WSL2 shares GPU memory with Windows. Close GPU-heavy Windows apps for more WSL2 AI vRAM.

WSL2 AI environment

# WSL2 Ollama optimization
export OLLAMA_KEEP_ALIVE=-1
export OLLAMA_MAX_LOADED_MODELS=-1

# Add to ~/.bashrc for persistence in WSL2
echo 'export OLLAMA_KEEP_ALIVE=-1' >> ~/.bashrc
echo 'export OLLAMA_MAX_LOADED_MODELS=-1' >> ~/.bashrc

Monitor WSL2 AI

# WSL2 fleet status
curl -s http://localhost:11435/fleet/status | python3 -m json.tool

# WSL2 health checks
curl -s http://localhost:11435/dashboard/api/health | python3 -m json.tool

Dashboard at http://localhost:11435/dashboard — accessible from both Windows browser and WSL2.

Also available on WSL2 AI

Image generation

curl http://localhost:11435/api/generate-image \
  -d '{"model": "z-image-turbo", "prompt": "developer workspace", "width": 1024, "height": 1024}'

Embeddings

curl http://localhost:11435/api/embed \
  -d '{"model": "nomic-embed-text", "input": "WSL2 Windows development AI"}'

Full documentation

Contribute

Ollama Herd is open source (MIT).

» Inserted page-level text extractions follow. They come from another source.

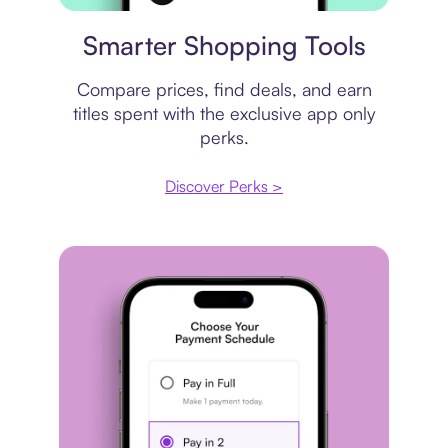
Price comparison
Smarter Shopping Tools
Compare prices, find deals, and earn
titles spent with the exclusive app only
perks.
Discover Perks >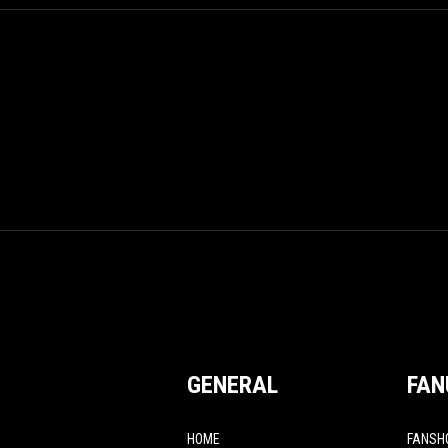
GENERAL
FAN
HOME
FANSH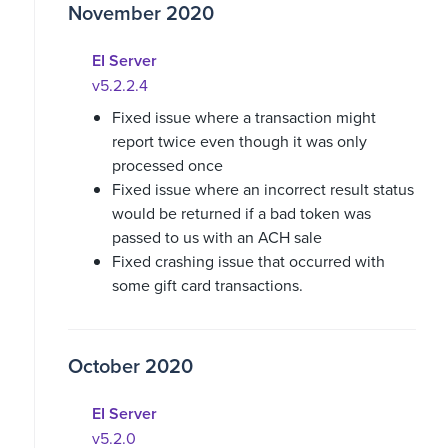
November 2020
EI Server
v5.2.2.4
Fixed issue where a transaction might
report twice even though it was only
processed once
Fixed issue where an incorrect result status
would be returned if a bad token was
passed to us with an ACH sale
Fixed crashing issue that occurred with
some gift card transactions.
October 2020
EI Server
v5.2.0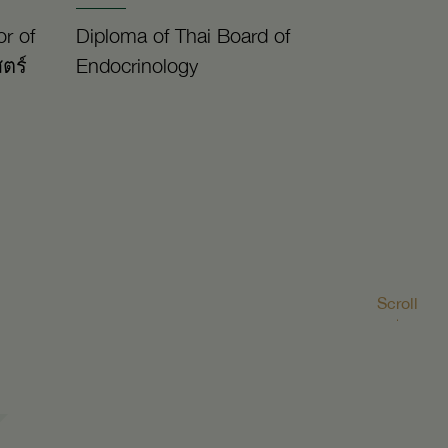
r of
Diploma of Thai Board of
ตร์
Endocrinology
Scroll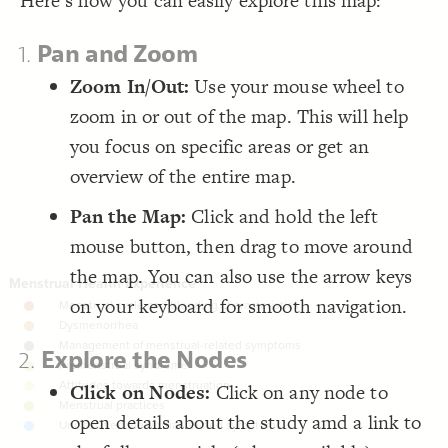
Here's how you can easily explore this map:
Focus
;
"Focus by Country"
: 
label
19
  multiple: true;
20
Focus
}
21
1.
Pan and Zoom
22
Focus
{
  focus 
23
;
"remoteness"
  by: 
24
Zoom In/Out:
Use your mouse wheel to
Focus
  as: buttons;
25
;
"Focus by Remoteness"
: 
label
26
zoom in or out of the map. This will help
LES
  multiple: true;
27
}
28
Decorate Elements
you focus on specific areas or get an
29
{
  focus 
30
Decorate Connections
overview of the entire map.
;
"impact on participation"
  by: 
31
  as: buttons;
32
element#elem-2se1Tc0k, element#elem-z1sbVMkb
;
"Impact on Participation"
: 
label
33
Pan the Map:
Click and hold the left
  multiple: true;
34
}
35
mouse button, then drag to move around
}
36
37
the map. You can also use the arrow keys
{
  top-right 
38
}
{
  zoom-toolbar 
39
40
on your keyboard for smooth navigation.
}
{
  focus-toolbar 
41
}
42
}
43
2.
Explore the Nodes
44
{
@settings
45
  template: systems;
46
Click on Nodes:
Click on any node to
;
center
  element-text-align: 
47
;
41
  element-size: 
48
open details about the study amd a link to
  layout-preset: dense;
49
SWITCH TO
EDITOR
ADVANCED
ADVANCED
SWITCH TO
EDITOR
You've made changes to this view
You've made changes to this view
REVERT
REVERT
  layout: force;
50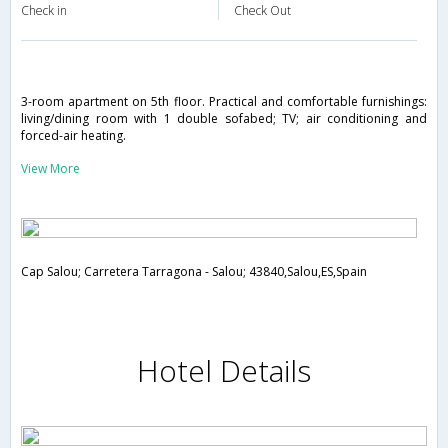
Check in
Check Out
3-room apartment on 5th floor. Practical and comfortable furnishings:
living/dining room with 1 double sofabed; TV; air conditioning and
forced-air heating.
View More
Cap Salou; Carretera Tarragona - Salou; 43840,Salou,ES,Spain
Hotel Details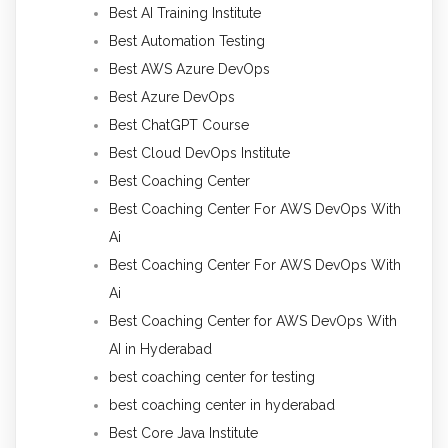
Best AI Training Institute
Best Automation Testing
Best AWS Azure DevOps
Best Azure DevOps
Best ChatGPT Course
Best Cloud DevOps Institute
Best Coaching Center
Best Coaching Center For AWS DevOps With
Ai
Best Coaching Center For AWS DevOps With
Ai
Best Coaching Center for AWS DevOps With
AI in Hyderabad
best coaching center for testing
best coaching center in hyderabad
Best Core Java Institute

WSL2 developers welcome:

Guardrails

WSL2 AI model downloads require explicit user confirmation.
WSL2 AI model deletion requires explicit user confirmation.
Never delete or modify files in ~/.fleet-manager/.
No models are downloaded automatically — all pulls are user-initiated or require opt-in.